> TASK BRIEF: You are asked to filter the data below and copy every line holding "dolarů".

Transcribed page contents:
• • • • •

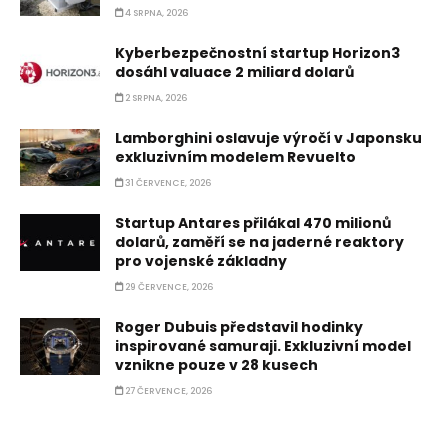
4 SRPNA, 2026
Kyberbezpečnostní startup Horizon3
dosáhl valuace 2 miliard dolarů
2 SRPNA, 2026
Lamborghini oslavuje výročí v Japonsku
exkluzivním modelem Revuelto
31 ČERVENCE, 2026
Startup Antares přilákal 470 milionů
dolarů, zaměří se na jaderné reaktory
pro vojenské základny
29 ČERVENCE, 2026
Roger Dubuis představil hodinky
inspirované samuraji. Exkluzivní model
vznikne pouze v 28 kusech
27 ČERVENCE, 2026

• • • • •

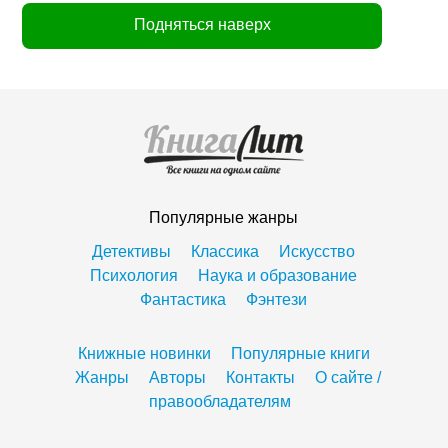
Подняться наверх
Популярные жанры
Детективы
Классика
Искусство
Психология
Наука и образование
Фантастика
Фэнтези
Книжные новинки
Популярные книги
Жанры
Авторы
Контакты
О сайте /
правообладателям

• • • • •

> ANSWER AREA:
dosáhl valuace 2 miliard dolarů
dolarů, zaměří se na jaderné reaktory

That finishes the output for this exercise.